03 June 2015

A Salt Water Perspective on China’s New Military Strategy

This is truly a brilliant analysis. In just a few hundred words, it explains cogently why and how Beijing’s maritime strategy has evolved under Xi Jinping, and suggests what the future may hold for China’s efforts at sea.

Ryan Martinson, “A Salt Water Perspective on China’s New Military Strategy,” RealClearDefense, 2 June 2015.

Seasoned PLA watcher Dennis Blasko has already written the authoritative exegesis of China’s new military white paper. Most points need not be recounted here. It is, however, useful to take a closer look at the content bearing on China’s relationship with the sea, given that domain’s growing importance in Chinese strategic thinking.

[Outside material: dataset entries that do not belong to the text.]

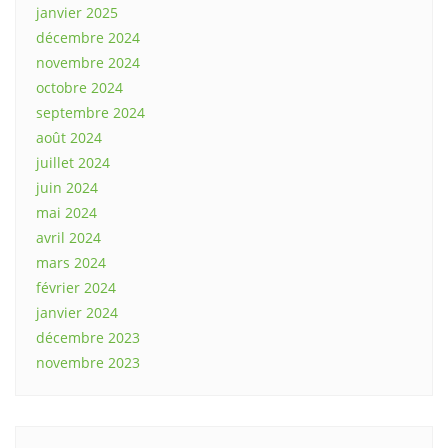
janvier 2025
décembre 2024
novembre 2024
octobre 2024
septembre 2024
août 2024
juillet 2024
juin 2024
mai 2024
avril 2024
mars 2024
février 2024
janvier 2024
décembre 2023
novembre 2023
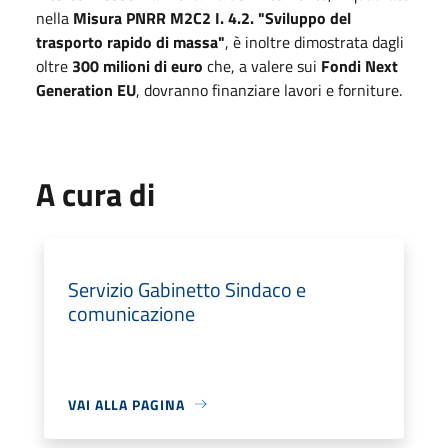
nella
Misura PNRR M2C2 I. 4.2. "Sviluppo del
trasporto rapido di massa"
, è inoltre dimostrata dagli
oltre
300 milioni di euro
che, a valere sui
Fondi Next
Generation EU
, dovranno finanziare lavori e forniture.
A cura di
Servizio Gabinetto Sindaco e
comunicazione
VAI ALLA PAGINA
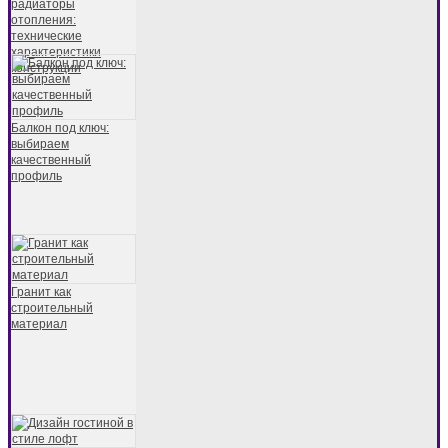
радиаторы
отопления:
технические
характеристики
конструкции
Балкон под ключ:
выбираем
качественный
профиль
Гранит как
строительный
материал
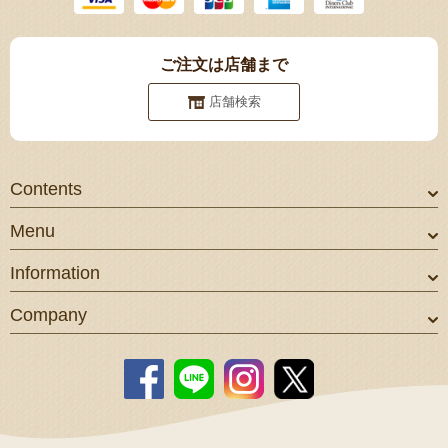
ご注文は店舗まで
店舗検索
Contents
Menu
Information
Company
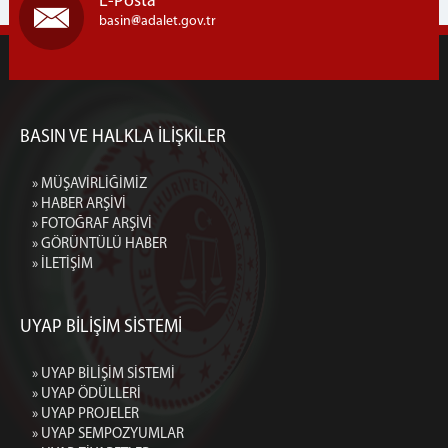
E-Posta
basin
adalet.gov.tr
BASIN VE HALKLA İLİŞKİLER
» MÜŞAVİRLİĞİMİZ
» HABER ARŞİVİ
» FOTOĞRAF ARŞİVİ
» GÖRÜNTÜLÜ HABER
» İLETİŞİM
UYAP BİLİŞİM SİSTEMİ
» UYAP BİLİŞİM SİSTEMİ
» UYAP ÖDÜLLERİ
» UYAP PROJELER
» UYAP SEMPOZYUMLAR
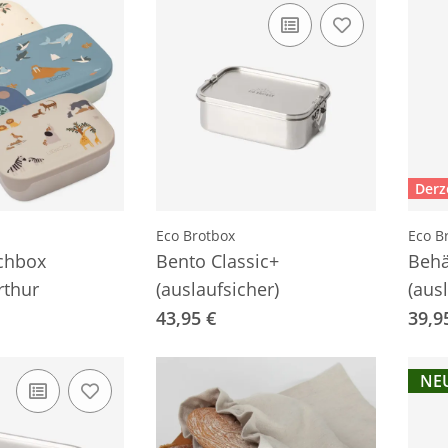
Derz
Eco Brotbox
Eco B
chbox
Bento Classic+
Behäl
rthur
(auslaufsicher)
(aus
43,95 €
39,9
NE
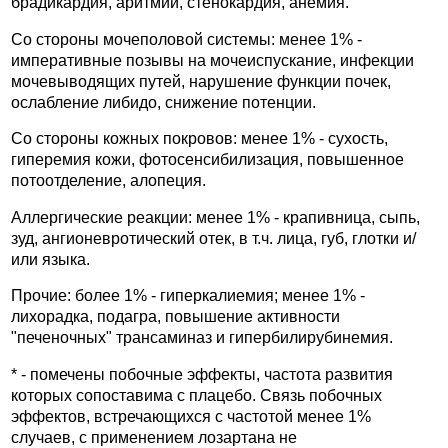
брадикардия, аритмии, стенокардия, анемия.
Со стороны мочеполовой системы: менее 1% -
императивные позывы на мочеиспускание, инфекции
мочевыводящих путей, нарушение функции почек,
ослабление либидо, снижение потенции.
Со стороны кожных покровов: менее 1% - сухость,
гиперемия кожи, фотосенсибилизация, повышенное
потоотделение, алопеция.
Аллергические реакции: менее 1% - крапивница, сыпь,
зуд, ангионевротический отек, в т.ч. лица, губ, глотки и/
или языка.
Прочие: более 1% - гиперкалиемия; менее 1% -
лихорадка, подагра, повышение активности
"печеночных" трансаминаз и гипербилирубинемия.
* - помечены побочные эффекты, частота развития
которых сопоставима с плацебо. Связь побочных
эффектов, встречающихся с частотой менее 1%
случаев, с применением лозартана не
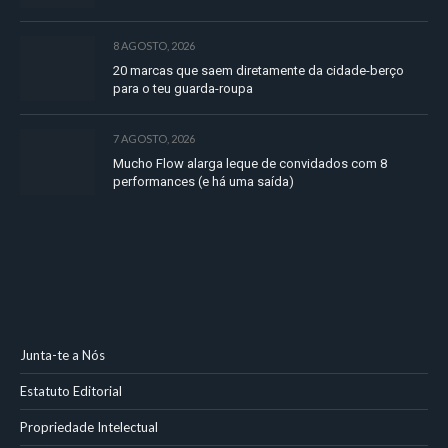
8 AGOSTO, 2026
20 marcas que saem diretamente da cidade-berço
para o teu guarda-roupa
7 AGOSTO, 2026
Mucho Flow alarga leque de convidados com 8
performances (e há uma saída)
Junta-te a Nós
Estatuto Editorial
Propriedade Intelectual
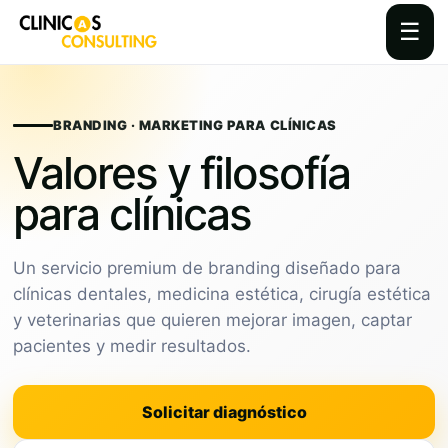
☰
Skip
to
content
BRANDING · MARKETING PARA CLÍNICAS
Valores y filosofía
para clínicas
Un servicio premium de branding diseñado para
clínicas dentales, medicina estética, cirugía estética
y veterinarias que quieren mejorar imagen, captar
pacientes y medir resultados.
Solicitar diagnóstico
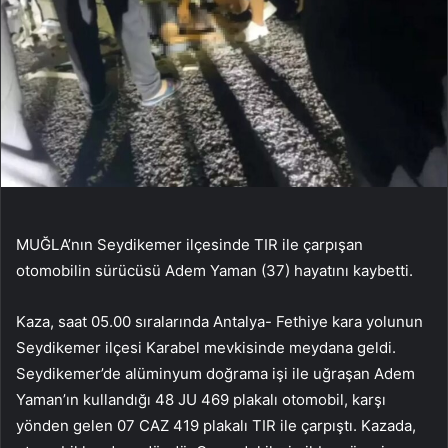
MUĞLA’nın Seydikemer ilçesinde TIR ile çarpışan
otomobilin sürücüsü Adem Yaman (37) hayatını kaybetti.
Kaza, saat 05.00 sıralarında Antalya- Fethiye kara yolunun
Seydikemer ilçesi Karabel mevkisinde meydana geldi.
Seydikemer’de alüminyum doğrama işi ile uğraşan Adem
Yaman’ın kullandığı 48 JU 469 plakalı otomobil, karşı
yönden gelen 07 CAZ 419 plakalı TIR ile çarpıştı. Kazada,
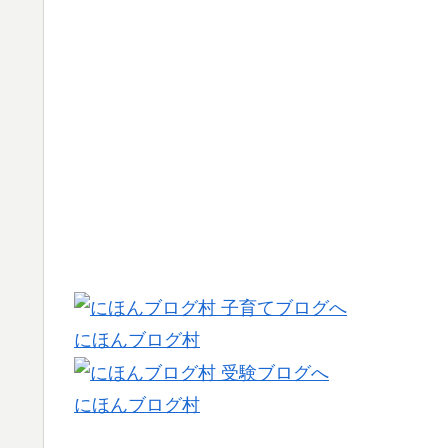
にほんブログ村
にほんブログ村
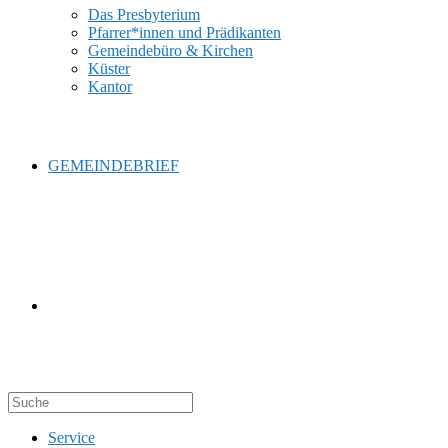
Das Presbyterium
Pfarrer*innen und Prädikanten
Gemeindebüro & Kirchen
Küster
Kantor
GEMEINDEBRIEF
WEBSITE-
Service
SUCHE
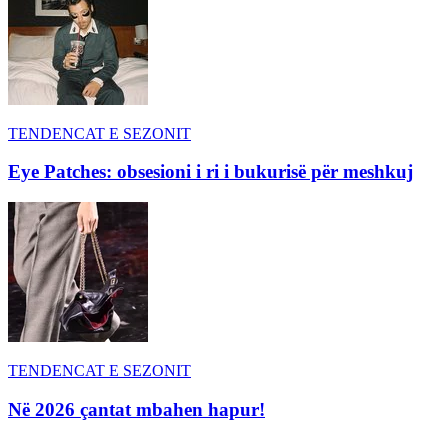
TENDENCAT E SEZONIT
Eye Patches: obsesioni i ri i bukurisë për meshkuj
TENDENCAT E SEZONIT
Në 2026 çantat mbahen hapur!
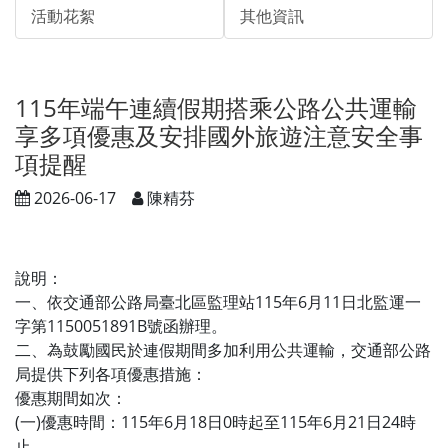
活動花絮
其他資訊
115年端午連續假期搭乘公路公共運輸
享多項優惠及安排國外旅遊注意安全事
項提醒
2026-06-17
陳精芬
說明：
一、依交通部公路局臺北區監理站115年6月11日北監運一
字第1150051891B號函辦理。
二、為鼓勵國民於連假期間多加利用公共運輸，交通部公路
局提供下列各項優惠措施：
優惠期間如次：
(一)優惠時間：115年6月18日0時起至115年6月21日24時
止。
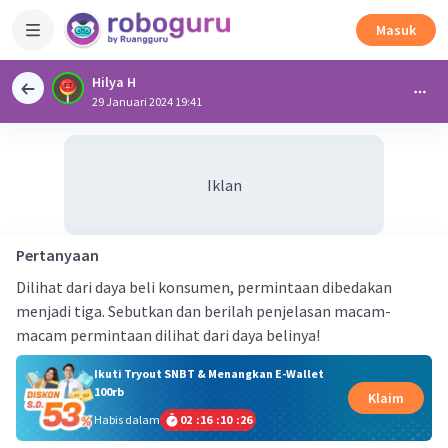
Masuk
Hilya H
29 Januari 2024 19:41
Iklan
Pertanyaan
Dilihat dari daya beli konsumen, permintaan dibedakan
menjadi tiga. Sebutkan dan berilah penjelasan macam-
macam permintaan dilihat dari daya belinya!
Ikuti Tryout SNBT & Menangkan E-Wallet
100rb
Klaim
Habis dalam
02
:
16
:
10
:
26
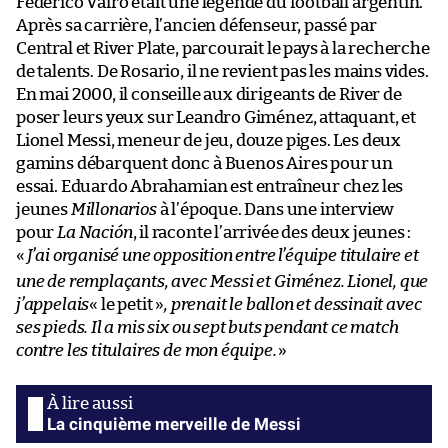
Federico Vairo était une légende du football argentin.
Après sa carrière, l’ancien défenseur, passé par
Central et River Plate, parcourait le pays à la recherche
de talents. De Rosario, il ne revient pas les mains vides.
En mai 2000, il conseille aux dirigeants de River de
poser leurs yeux sur Leandro Giménez, attaquant, et
Lionel Messi, meneur de jeu, douze piges. Les deux
gamins débarquent donc à Buenos Aires pour un
essai. Eduardo Abrahamian est entraîneur chez les
jeunes
Millonarios
à l’époque. Dans une interview
pour
La Nación
, il raconte l’arrivée des deux jeunes :
«
J’ai organisé une opposition entre l’équipe titulaire et
une de remplaçants, avec Messi et Giménez. Lionel, que
j’appelais
« le petit »
, prenait le ballon et dessinait avec
ses pieds. Il a mis six ou sept buts pendant ce match
contre les titulaires de mon équipe.
»
La cinquième merveille de Messi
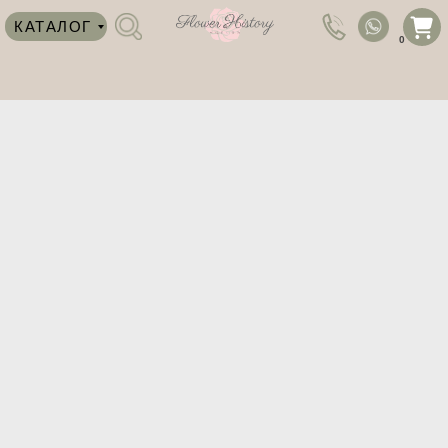
КАТАЛОГ
0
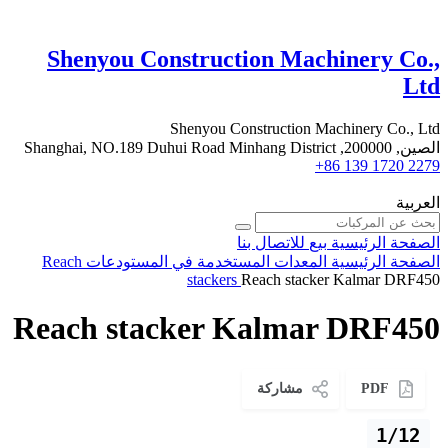
Shenyou Construction Machinery Co.,
Ltd
Shenyou Construction Machinery Co., Ltd
الصين, 200000, Shanghai, NO.189 Duhui Road Minhang District
+86 139 1720 2279
العربية
الصفحة الرئيسية
بيع
للاتصال بنا
الصفحة الرئيسية
المعدات المستخدمة في المستودعات
Reach
stackers
Reach stacker Kalmar DRF450
Reach stacker Kalmar DRF450
PDF
مشاركة
1/12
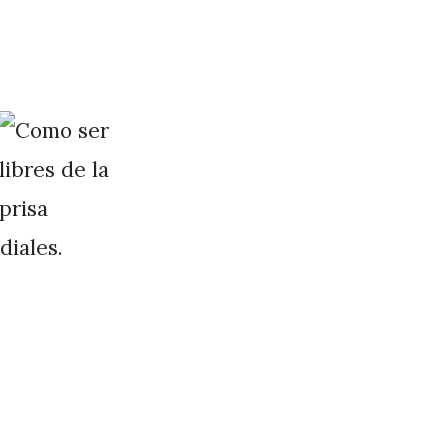
diales.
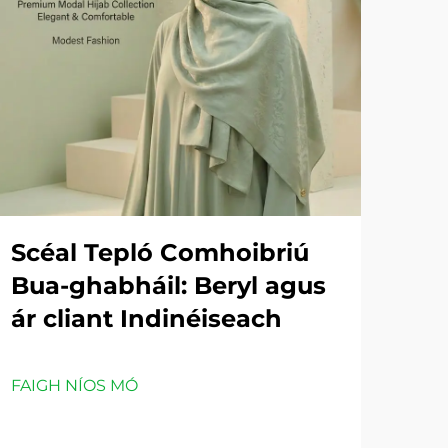
Scéal Tepló Comhoibriú
Bua-ghabháil: Beryl agus
ár cliant Indinéiseach
FAIGH NÍOS MÓ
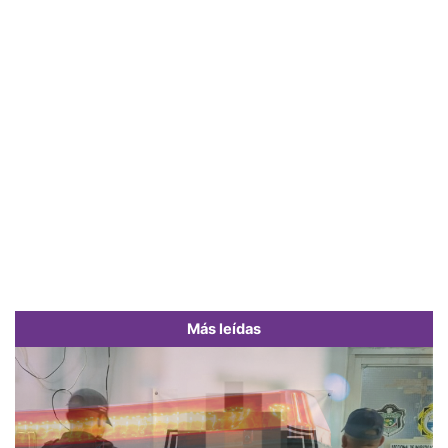
Más leídas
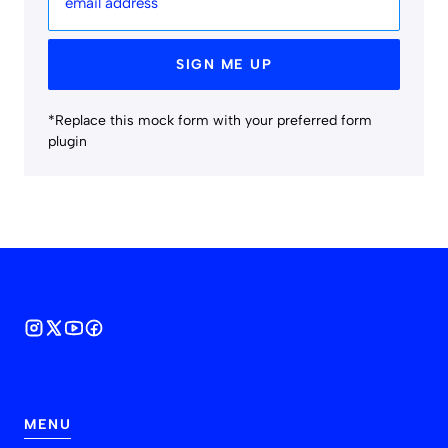
email address
SIGN ME UP
*Replace this mock form with your preferred form
plugin
MENU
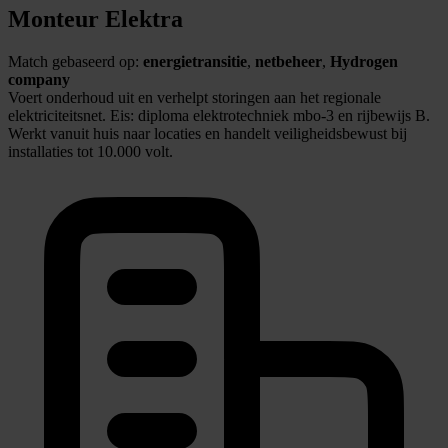
Monteur Elektra
Match gebaseerd op:
energietransitie
,
netbeheer
,
Hydrogen
company
Voert onderhoud uit en verhelpt storingen aan het regionale
elektriciteitsnet. Eis: diploma elektrotechniek mbo-3 en rijbewijs B.
Werkt vanuit huis naar locaties en handelt veiligheidsbewust bij
installaties tot 10.000 volt.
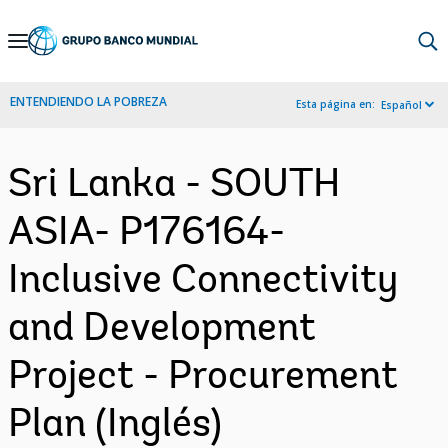
Skip
to
Main
ENTENDIENDO LA POBREZA
Esta página en:
Español
Navigation
Sri Lanka - SOUTH
ASIA- P176164-
Inclusive Connectivity
and Development
Project - Procurement
Plan (Inglés)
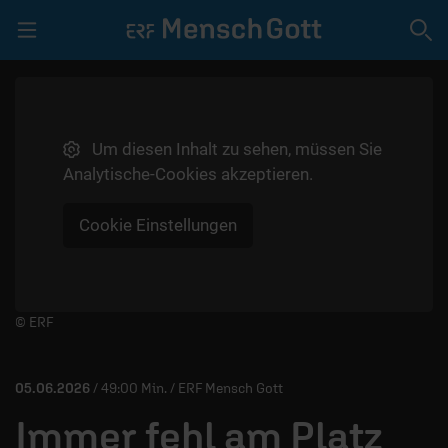
Navigation überspringen
Um diesen Inhalt zu sehen, müssen Sie
LIVE | GEBET
Analytische-Cookies akzeptieren.
SPENDEN
Cookie Einstellungen
VIDEOS
PODCAST
MITMACHEN
Player starten/anhalten
© ERF
TEAM
05.06.2026
/ 49:00 Min. / ERF Mensch Gott
Immer fehl am Platz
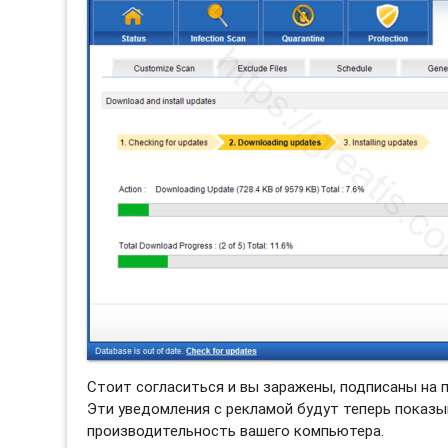
Стоит согласиться и вы заражены, подписаны на
Эти уведомления с рекламой будут теперь показы
производительность вашего компьютера.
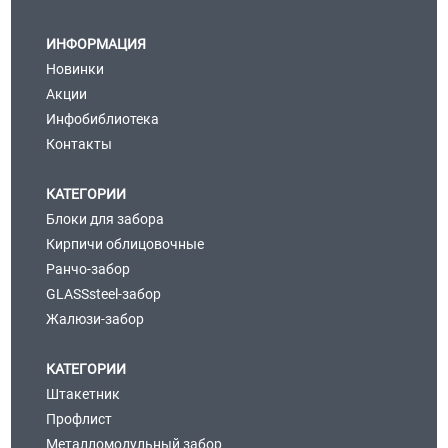
ИНФОРМАЦИЯ
Новинки
Акции
Инфобиблиотека
Контакты
КАТЕГОРИИ
Блоки для забора
Кирпичи облицовочные
Ранчо-забор
GLASSsteel-забор
Жалюзи-забор
КАТЕГОРИИ
Штакетник
Профлист
Металломодульный забор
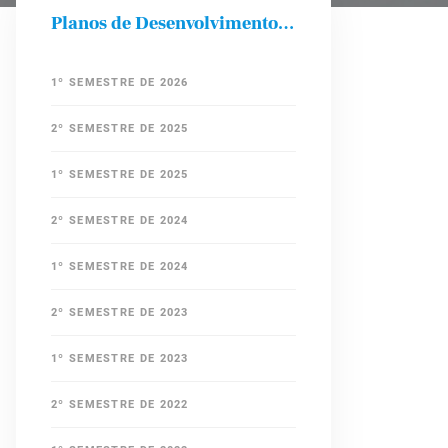
Planos de Desenvolvimento das Disciplinas
1º SEMESTRE DE 2026
2º SEMESTRE DE 2025
1º SEMESTRE DE 2025
2º SEMESTRE DE 2024
1º SEMESTRE DE 2024
2º SEMESTRE DE 2023
1º SEMESTRE DE 2023
2º SEMESTRE DE 2022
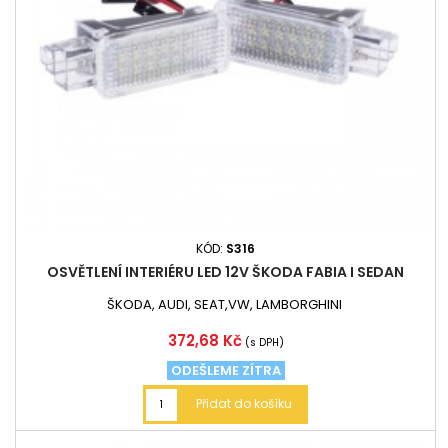
KÓD:
S316
OSVĚTLENÍ INTERIÉRU LED 12V ŠKODA FABIA I SEDAN
ŠKODA, AUDI, SEAT,VW, LAMBORGHINI
Cena
372,68 Kč
(s DPH)
ODEŠLEME ZÍTRA
Přidat do košíku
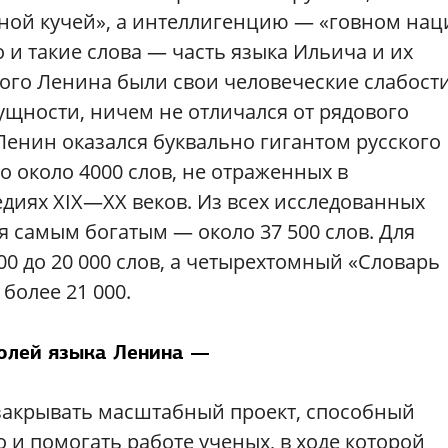
ной кучей», а интеллигенцию — «говном нац
 и такие слова — часть языка Ильича и их
того Ленина были свои человеческие слабости
сущности, ничем не отличался от рядового
 Ленин оказался буквально гигантом русского
о около 4000 слов, не отраженных в
диях XIX—XX веков. Из всех исследованных
я самым богатым — около 37 500 слов. Для
00 до 20 000 слов, а четырехтомный «Словарь
более 21 000.
лей языка Ленина —
закрывать масштабный проект, способный
 и помогать работе ученых, в ходе которой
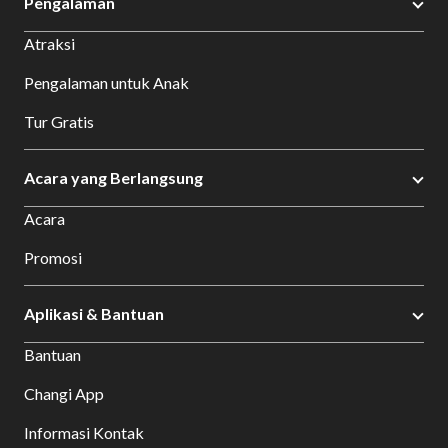
Pengalaman
Atraksi
Pengalaman untuk Anak
Tur Gratis
Acara yang Berlangsung
Acara
Promosi
Aplikasi & Bantuan
Bantuan
Changi App
Informasi Kontak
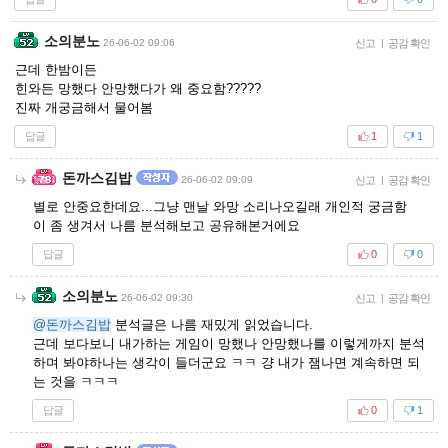
소의분노
26-06-02 09:06
신고
|
공감 확인
근데 한밤이든
힌와든 망했다 안망했다가 왜 중요함?????
진짜 개궁금해서 물어봄
답글
1
1
돈까스김밥
26-06-02 09:09
신고
|
공감 확인
별로 안중요한데요...그냥 맨날 와망 소리나오길래 개인적 궁금함
이 좀 생겨서 나름 분석해보고 공유해본거에요
답글
0
0
소의분노
26-06-02 09:30
신고
|
공감 확인
@돈까스김밥
분석글은 나름 재밌게 읽었습니다.
근데 보다보니 내가하는 게임이 망했나 안망했나를 이렇게까지 분석
하며 봐야하나는 생각이 들더군요 ㅋㅋ 걍 내가 잼나면 계속하면 되
는 것을 ㅋㅋㅋ
답글
0
1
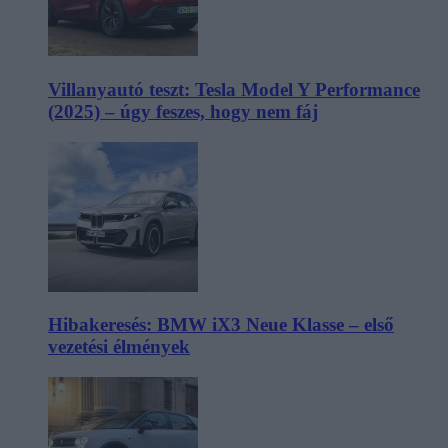
Villanyautó teszt: Tesla Model Y Performance
(2025) – úgy feszes, hogy nem fáj
Hibakeresés: BMW iX3 Neue Klasse – első
vezetési élmények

Some insights from the 2015 white paper can only be unearthed through close study of the original Chinese text. …  Chinese translators have rendered the original word jinglue (经略) as “manage,” but this verb does not remotely begin to capture the depths of connotation. The full phrase, “jinglue haiyang,” or strategic management of the sea, has a past worth recounting. First proposed by the father of Chinese naval strategy, Admiral Liu Huaqing, this concept has long enjoyed some degree of currency in Chinese discussions on Chinese sea power. However, it seems not to have turned up in official policy statements until fairly recently. We can trace its public adoption to July 2013, when Chinese head of state Xi Jinping formally endorsed it at a Politburo meeting.

What does it mean? A close reading of authoritative Chinese sources reveals that in the military context “jinglue haiyang” means having the ability to determine what does and does not take place at sea in peacetime. Operationally, it involves close cooperation between Chinese maritime law enforcement forces, which impose the Chinese legal order within Chinese-claimed waters, and the PLA Navy, which serves as a “backstop” (houdun) for their depredations. As such, it is a far less benign term than is implied by its English translation. Its first appearance in a Chinese military white paper is obviously very significant. …

In Chinese texts, “rights protection” (weiquan) refers to efforts to defend and advance China’s position in its maritime disputes. This priority is in constant tension with “stability maintenance” (weiwen), i.e., policies that seek to promote amicable relations with other disputants. The 2015 white paper says that China must chart a course that strikes the right balance between these two competing objectives. …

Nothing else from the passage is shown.